For dogs with black or dark nails, however, the quick is a little trickier to find, and one of the reasons why owners have always been cautioned to be careful trimming dark nails, or perhaps just to avoid it altogether and let an expert handle it.
Luckily, there are a couple of ways to help find the quick and therefore avoid cutting it. One simple way is to shine a bright flashlight on the nail. In all but the darkest nails, this can help you to see within the nail and identify the triangle of tissue that represents the quick.
Another method is to lift your dog’s paws and look at the underside of the nail. In most cases, you should be able to see a small groove between the harder outer nail and the soft tissue inside the nail, which is the quick. Not all owners will be able to spot this on all dogs.

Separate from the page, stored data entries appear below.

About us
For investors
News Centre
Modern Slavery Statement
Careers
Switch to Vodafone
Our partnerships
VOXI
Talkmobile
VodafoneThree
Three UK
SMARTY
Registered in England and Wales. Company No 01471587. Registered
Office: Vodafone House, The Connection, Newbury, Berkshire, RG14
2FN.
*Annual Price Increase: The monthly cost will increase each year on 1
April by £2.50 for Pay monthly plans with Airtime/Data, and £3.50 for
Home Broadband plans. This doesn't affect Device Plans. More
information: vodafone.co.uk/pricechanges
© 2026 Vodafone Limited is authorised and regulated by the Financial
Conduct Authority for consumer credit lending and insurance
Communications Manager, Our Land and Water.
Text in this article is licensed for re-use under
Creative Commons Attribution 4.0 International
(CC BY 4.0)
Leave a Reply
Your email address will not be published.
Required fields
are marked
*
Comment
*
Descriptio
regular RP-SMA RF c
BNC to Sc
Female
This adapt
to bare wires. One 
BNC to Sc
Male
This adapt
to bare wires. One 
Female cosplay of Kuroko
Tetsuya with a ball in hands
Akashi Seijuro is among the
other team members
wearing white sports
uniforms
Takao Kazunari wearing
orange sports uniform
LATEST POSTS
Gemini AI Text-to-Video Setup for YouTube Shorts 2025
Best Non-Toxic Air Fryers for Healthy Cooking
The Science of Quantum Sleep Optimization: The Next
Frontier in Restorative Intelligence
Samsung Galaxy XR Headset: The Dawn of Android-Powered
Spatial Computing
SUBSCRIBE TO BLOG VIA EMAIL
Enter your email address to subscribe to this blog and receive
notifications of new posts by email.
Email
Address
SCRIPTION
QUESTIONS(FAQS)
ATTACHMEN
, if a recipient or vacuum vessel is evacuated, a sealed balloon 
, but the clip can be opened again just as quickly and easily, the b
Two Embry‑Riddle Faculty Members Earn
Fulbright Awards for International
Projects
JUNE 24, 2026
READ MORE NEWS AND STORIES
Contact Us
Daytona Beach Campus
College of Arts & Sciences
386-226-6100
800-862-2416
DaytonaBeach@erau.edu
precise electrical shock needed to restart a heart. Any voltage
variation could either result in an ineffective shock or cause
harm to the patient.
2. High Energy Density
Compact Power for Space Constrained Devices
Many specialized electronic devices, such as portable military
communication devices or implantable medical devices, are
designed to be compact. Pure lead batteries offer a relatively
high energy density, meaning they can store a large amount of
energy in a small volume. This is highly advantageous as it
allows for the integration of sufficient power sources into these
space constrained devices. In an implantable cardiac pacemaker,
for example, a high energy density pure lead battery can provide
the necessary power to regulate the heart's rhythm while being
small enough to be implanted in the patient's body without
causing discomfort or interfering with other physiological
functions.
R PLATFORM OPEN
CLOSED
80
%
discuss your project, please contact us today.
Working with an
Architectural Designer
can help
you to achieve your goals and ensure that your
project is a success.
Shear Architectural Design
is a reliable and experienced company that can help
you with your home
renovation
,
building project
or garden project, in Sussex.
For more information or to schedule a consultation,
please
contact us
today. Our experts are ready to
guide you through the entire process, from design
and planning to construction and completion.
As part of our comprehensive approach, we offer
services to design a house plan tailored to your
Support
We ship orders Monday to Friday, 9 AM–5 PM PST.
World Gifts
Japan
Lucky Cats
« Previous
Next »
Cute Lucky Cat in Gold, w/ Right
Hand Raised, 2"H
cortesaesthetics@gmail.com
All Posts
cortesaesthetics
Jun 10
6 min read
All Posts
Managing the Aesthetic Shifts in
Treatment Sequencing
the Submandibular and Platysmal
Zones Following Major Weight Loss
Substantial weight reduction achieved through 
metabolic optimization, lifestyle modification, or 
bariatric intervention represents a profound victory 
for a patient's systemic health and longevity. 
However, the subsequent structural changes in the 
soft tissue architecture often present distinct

One other way to avoid cutting the quick is, of course, clipping just a very small amount of nail very slowly and carefully. After each cut, look at the nail that you clipped. If there’s no bleeding and still see a light or white color at the center of the nail, it’s okay to trim a little bit more. Keep carefully trimming, shaving away until you see a black or pink color in the center of the nail — that’s the quick. It’s a painstaking process, but one of the safer ways to avoid injuring your dog.

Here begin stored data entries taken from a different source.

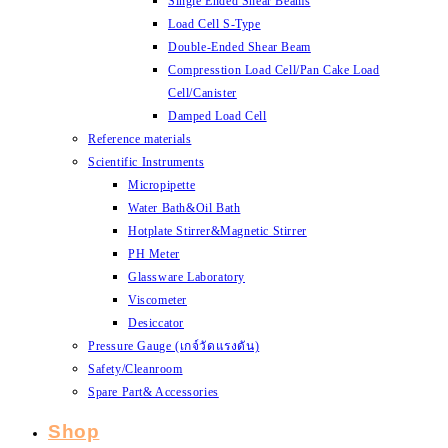
Single Ended Shear Beams
Load Cell S-Type
Double-Ended Shear Beam
Compresstion Load Cell/Pan Cake Load
Cell/Canister
Damped Load Cell
Reference materials
Scientific Instruments
Micropipette
Water Bath&Oil Bath
Hotplate Stirrer&Magnetic Stirrer
PH Meter
Glassware Laboratory
Viscometer
Desiccator
Pressure Gauge (เกจ์วัดแรงดัน)
Safety/Cleanroom
Spare Part& Accessories
Shop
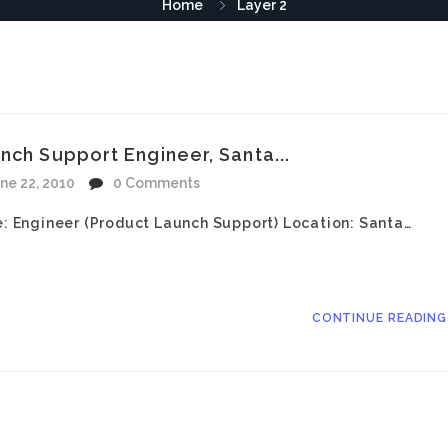
Home
Layer 2
nch Support Engineer, Santa...
ne 22, 2010
0 Comments
le: Engineer (Product Launch Support) Location: Santa…
CONTINUE READIN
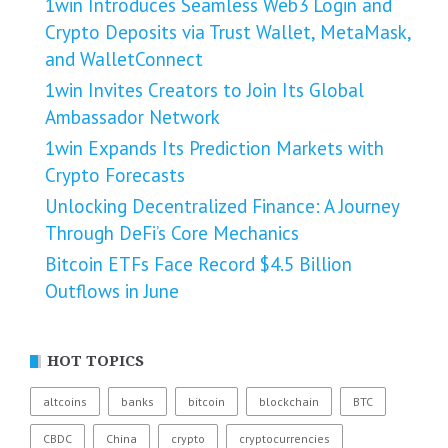
1win Introduces Seamless Web3 Login and
Crypto Deposits via Trust Wallet, MetaMask,
and WalletConnect
1win Invites Creators to Join Its Global
Ambassador Network
1win Expands Its Prediction Markets with
Crypto Forecasts
Unlocking Decentralized Finance: A Journey
Through DeFi’s Core Mechanics
Bitcoin ETFs Face Record $4.5 Billion
Outflows in June
HOT TOPICS
altcoins
banks
bitcoin
blockchain
BTC
CBDC
China
crypto
cryptocurrencies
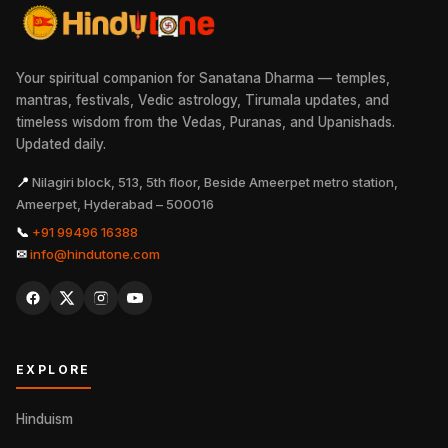
Your spiritual companion for Sanatana Dharma — temples,
mantras, festivals, Vedic astrology, Tirumala updates, and
timeless wisdom from the Vedas, Puranas, and Upanishads.
Updated daily.
📍
Nilagiri block, 513, 5th floor, Beside Ameerpet metro station,
Ameerpet, Hyderabad – 500016
📞
+91 99496 16388
✉
info@hindutone.com
EXPLORE
Hinduism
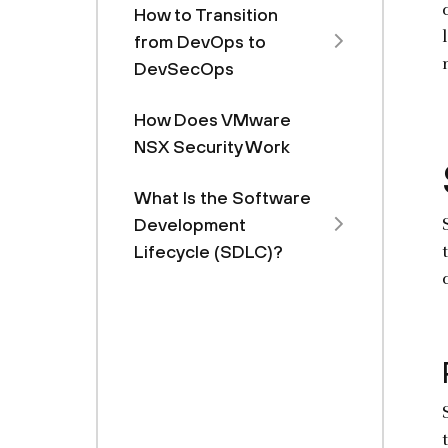
How to Transition
from DevOps to
DevSecOps
How Does VMware
NSX Security Work
What Is the Software
Development
Lifecycle (SDLC)?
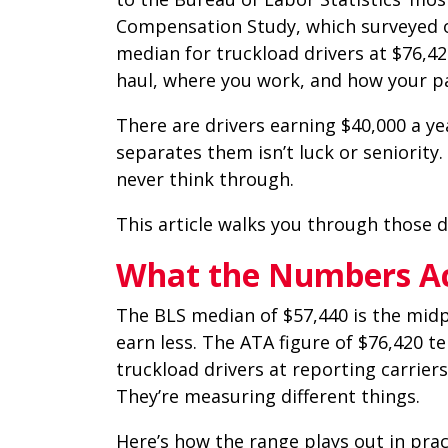
Compensation Study, which surveyed ov
median for truckload drivers at $76,42
haul, where you work, and how your pa
There are drivers earning $40,000 a yea
separates them isn’t luck or seniority.
never think through.
This article walks you through those d
What the Numbers Act
The BLS median of $57,440 is the midpoi
earn less. The ATA figure of $76,420 te
truckload drivers at reporting carrier
They’re measuring different things.
Here’s how the range plays out in prac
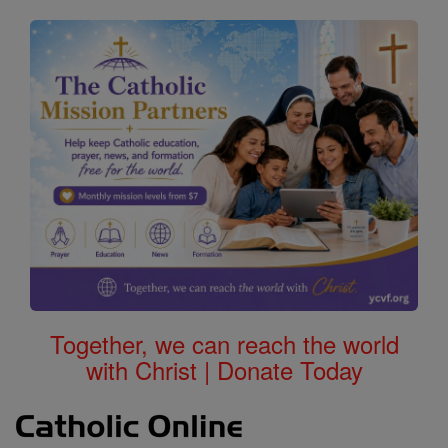
Together, we can reach the world
with Christ | Donate Today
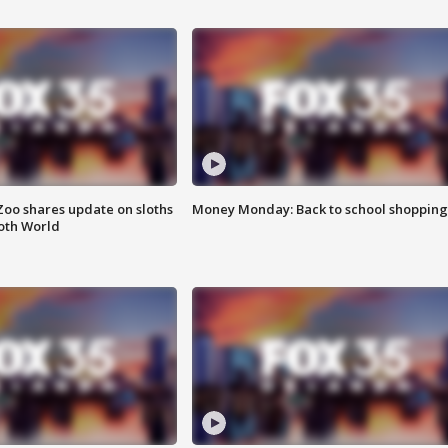
Zoo shares update on sloths
Money Monday: Back to school shopping
oth World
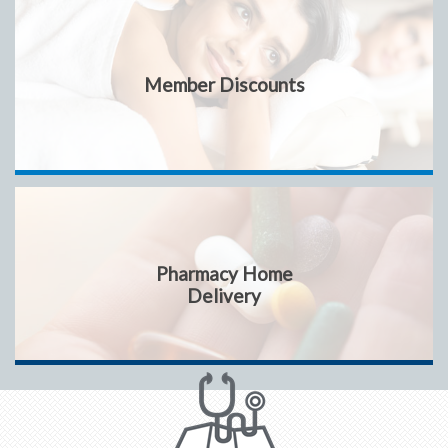
Member Discounts
Pharmacy Home
Delivery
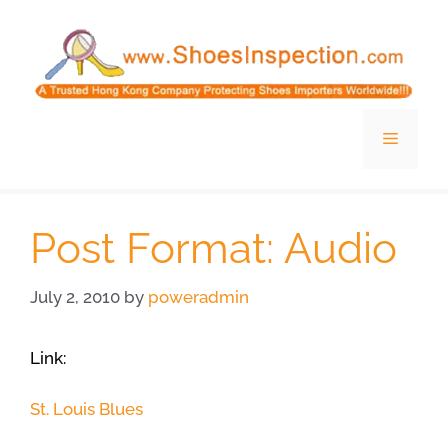
Skip
to
content
Menu
Post Format: Audio
July 2, 2010
by
poweradmin
Link:
St. Louis Blues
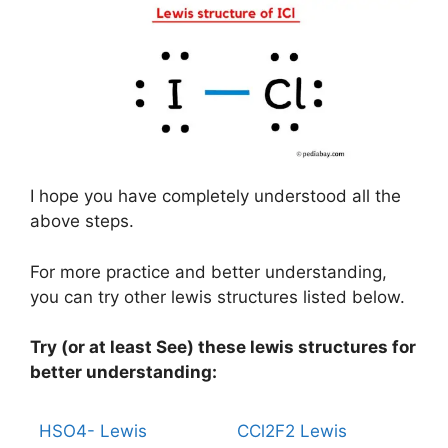
I hope you have completely understood all the
above steps.
For more practice and better understanding,
you can try other lewis structures listed below.
Try (or at least See) these lewis structures for
better understanding:
HSO4- Lewis
CCl2F2 Lewis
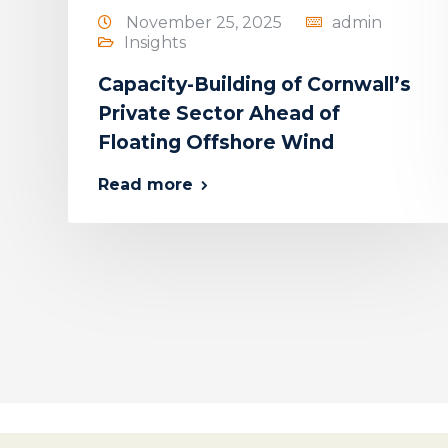
November 25, 2025
admin
Insights
Capacity-Building of Cornwall’s
Private Sector Ahead of
Floating Offshore Wind
Read more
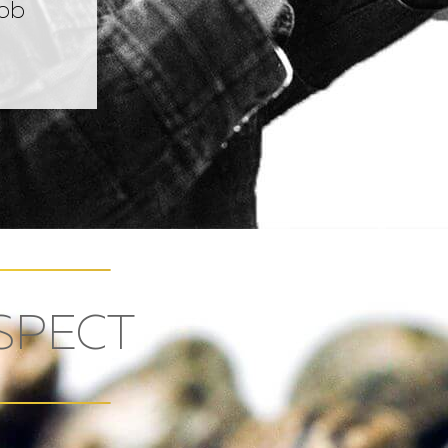
Bob
SPECT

If your dog already has overlong nails, cutting them back to a healthier length may take a little time, trimming a little bit every few days until both the quick recedes and the outer nail no longer extends over the paw to touch the floor. Once you’ve tamed those canine claws, most experts recommend regular trimming at least once a month — perhaps a little more often if you start to hear that telltale click-clacking on your floors again.